Charlotte Hawkins
(Image: ITV)

Charlotte Hawkins Breaks News on Inflation Slowdown: ‘1.7 Percent, Below Bank of England’s Target’

Charlotte Hawkins delivered significant economic news on Good Morning Britain, revealing that inflation had slowed to 1.7 percent in September, told The Mirror. This marked the first time in nearly three years that inflation dropped below the Bank of England’s 2 percent target. The development was elaborated on by Jonathan Swain, reporting from Penge, who explained the implications of the data.

“It doesn’t mean things are getting cheaper,” Swain clarified. “It means prices are not rising as fast as they once were. I’ll take you back to October 2022 when inflation was at 11 percent, and that rate has now dropped to 1.7 percent.”
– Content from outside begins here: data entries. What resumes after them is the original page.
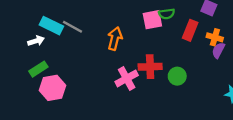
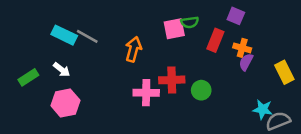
white arrow: (36, 41) -> (62, 70), moved, turned 56
green rectangle: (38, 69) -> (28, 77), moved
pink cross: (127, 78) -> (146, 93), turned 30

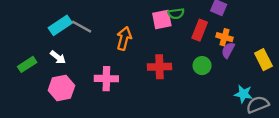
cyan rectangle: (64, 35) -> (60, 25), turned -60
green circle: (201, 90) -> (202, 66), moved
pink cross: (146, 93) -> (106, 79), moved

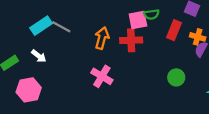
green circle: (202, 66) -> (176, 77), moved
red cross: (160, 67) -> (131, 40), moved
pink cross: (106, 79) -> (102, 76), moved, turned 30
pink hexagon: (61, 88) -> (29, 90), moved

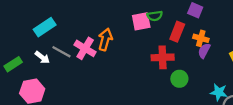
gray line: (61, 27) -> (61, 52), moved
red cross: (131, 40) -> (163, 57), moved
pink cross: (102, 76) -> (85, 48), moved

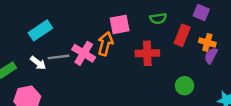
pink square: (141, 21) -> (120, 24), moved
gray line: (61, 52) -> (58, 57), turned -36
red cross: (163, 57) -> (147, 53), moved

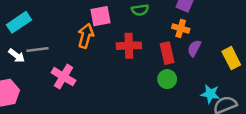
red rectangle: (182, 35) -> (167, 53), moved, turned -35
orange cross: (207, 42) -> (181, 28), moved
pink cross: (84, 53) -> (63, 77), moved

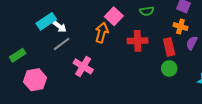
pink square: (100, 16) -> (114, 16), turned -36
gray line: (38, 49) -> (62, 44), turned -30
white arrow: (17, 56) -> (60, 26), moved

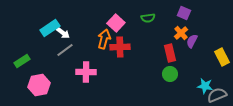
orange cross: (180, 26) -> (181, 33), turned 32
red cross: (137, 41) -> (120, 47), moved
purple semicircle: (192, 43) -> (192, 41), moved
pink cross: (83, 66) -> (86, 72), turned -30

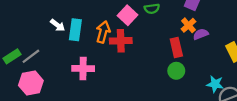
pink square: (116, 23) -> (127, 15), moved
cyan rectangle: (50, 28) -> (75, 30), moved, turned -48
purple semicircle: (192, 41) -> (201, 34), turned 40
gray line: (65, 50) -> (31, 56), moved

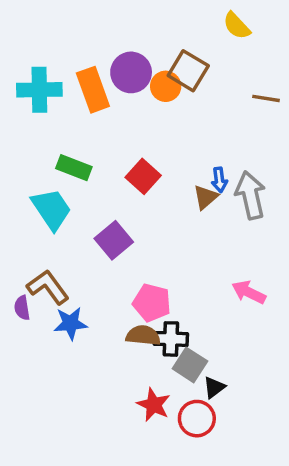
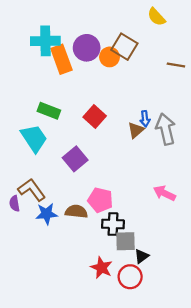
cyan cross: (39, 90) -> (45, 41), moved
brown semicircle: (143, 335) -> (76, 211), moved
gray square: (190, 365) -> (126, 241), turned -35

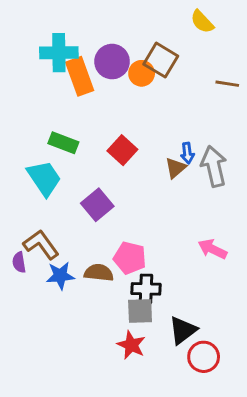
gray square: (126, 241) -> (140, 311), moved
black triangle: (142, 256) -> (183, 330), size x1.5
red circle: (130, 277) -> (204, 357), moved

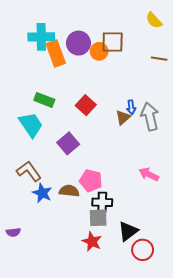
yellow semicircle: (202, 22) -> (154, 20), moved
brown square: (161, 60) -> (113, 42), turned -30
purple semicircle: (19, 262) -> (13, 232), moved, turned -88
blue star: (60, 276) -> (42, 193), turned 30

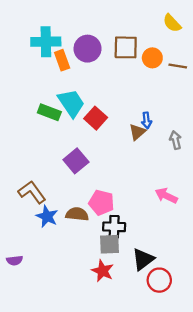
orange circle: (99, 51) -> (152, 58), moved
orange rectangle: (56, 53) -> (62, 60), size x0.7
gray arrow: (150, 116) -> (175, 140), moved, size x0.6
cyan trapezoid: (31, 125) -> (71, 103), moved

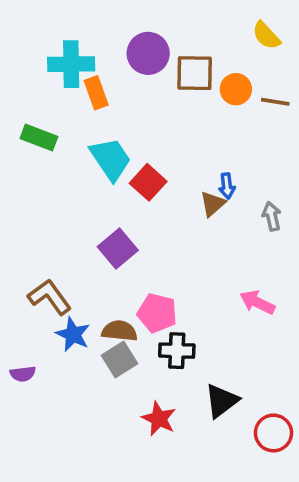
purple circle: (88, 49) -> (148, 53), moved
green rectangle: (49, 112) -> (39, 138), moved
gray square: (109, 244) -> (119, 360), moved, turned -30
purple semicircle: (15, 260) -> (23, 374), moved
red circle: (159, 280) -> (273, 433), moved

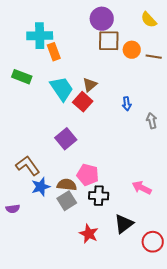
purple circle: (148, 53) -> (102, 19), moved
brown triangle: (213, 204) -> (90, 85), moved
pink arrow: (257, 302) -> (142, 188), moved
blue star: (73, 334) -> (41, 187), turned 30

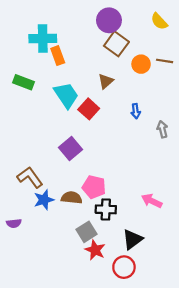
brown square: (109, 41) -> (116, 44), turned 35
orange circle: (132, 50) -> (141, 64), moved
brown triangle: (90, 85) -> (106, 81), moved
gray square: (67, 201) -> (87, 232), moved
red circle: (153, 242) -> (124, 267), moved

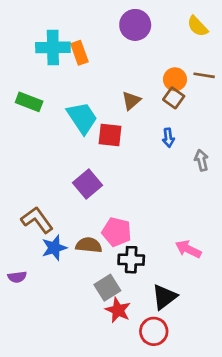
brown square: (116, 44) -> (174, 98), moved, size x0.7
orange rectangle: (58, 56) -> (79, 53), moved
red square: (89, 109) -> (110, 135), turned -36

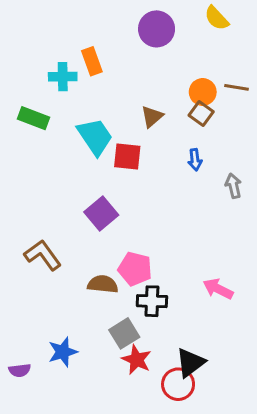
yellow semicircle: (198, 26) -> (217, 18), moved
cyan cross: (53, 47) -> (63, 77), moved, size x0.7
blue star: (54, 248) -> (63, 352), moved
purple semicircle: (17, 277) -> (20, 370), moved
black triangle: (164, 297) -> (190, 363), moved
However, Swain noted that despite the lower inflation rate, mortgage rates might not follow the same trend. “Normally, when inflation rates come down, you expect mortgage rates to come down as well. However, that is not necessarily the case,” he explained.

The September inflation figure is particularly crucial, as it will be used to adjust numerous benefit payments, including Universal Credit, in April. These adjustments will affect key support mechanisms, including personal independence payments, attendance allowance, and disability living allowance, as well as carer’s allowance, according to The Express.

The Office for National Statistics (ONS) highlighted a significant drop in motor fuel and lubricant prices, which decreased by 10.4% compared to September 2023. The reduction in airfares following the summer travel season also contributed to the overall drop in inflation.

On the other hand, households are still facing elevated prices for food and non-alcoholic beverages, with notable price increases in milk, cheese, eggs, and fruit. Darren Jones, Chief Secretary to the Treasury, acknowledged the slower pace of price rises as “welcome news for millions of families.” He added, “However, there is still more to do to protect working people, which is why we are focused on bringing back growth and restoring economic stability to deliver on the promise of change.”

Interestingly, core inflation, which excludes volatile items like energy, food, alcohol, and tobacco, also saw a decline, sitting at 3.2% in September, down from 3.6% in August. Goods prices fell at a faster rate, dropping to -1.4% last month from -0.9% in August, while services inflation, which had spiked during the summer due to the so-called “Taylor Swift effect,” also slowed from 5.6% to 4.9%.

These combined factors suggest the possibility of an interest rate cut in November, with some experts predicting a reduction of 0.25 percentage points. Speculation of another cut in December remains on the table as well.